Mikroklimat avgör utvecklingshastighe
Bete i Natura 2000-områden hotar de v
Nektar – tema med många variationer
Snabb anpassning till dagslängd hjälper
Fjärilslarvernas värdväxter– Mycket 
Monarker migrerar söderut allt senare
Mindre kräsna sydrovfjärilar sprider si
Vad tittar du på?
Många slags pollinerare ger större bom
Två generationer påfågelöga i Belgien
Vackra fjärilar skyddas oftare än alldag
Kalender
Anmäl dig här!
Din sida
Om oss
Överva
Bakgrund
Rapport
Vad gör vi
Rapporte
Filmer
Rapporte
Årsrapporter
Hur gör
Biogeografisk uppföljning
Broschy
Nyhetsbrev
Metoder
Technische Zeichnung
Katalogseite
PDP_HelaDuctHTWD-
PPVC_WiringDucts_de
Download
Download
* * *
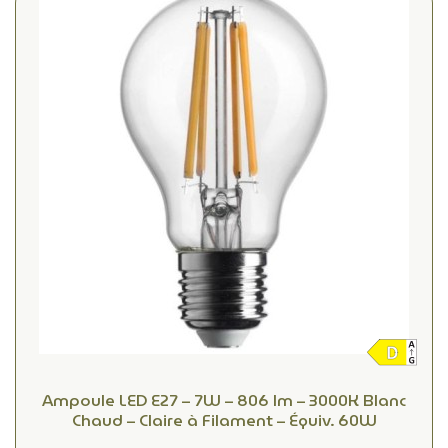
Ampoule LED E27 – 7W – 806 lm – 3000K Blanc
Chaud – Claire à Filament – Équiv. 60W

→ Exercise
Return only the stretch of the material above from the line holding "Mikroklimat avgör utvecklingshastighe" through the line holding "Vad tittar du på?", copied exactly.

→ Task response
Mikroklimat avgör utvecklingshastighe
Bete i Natura 2000-områden hotar de v
Nektar – tema med många variationer
Snabb anpassning till dagslängd hjälper
Fjärilslarvernas värdväxter– Mycket 
Monarker migrerar söderut allt senare
Mindre kräsna sydrovfjärilar sprider si
Vad tittar du på?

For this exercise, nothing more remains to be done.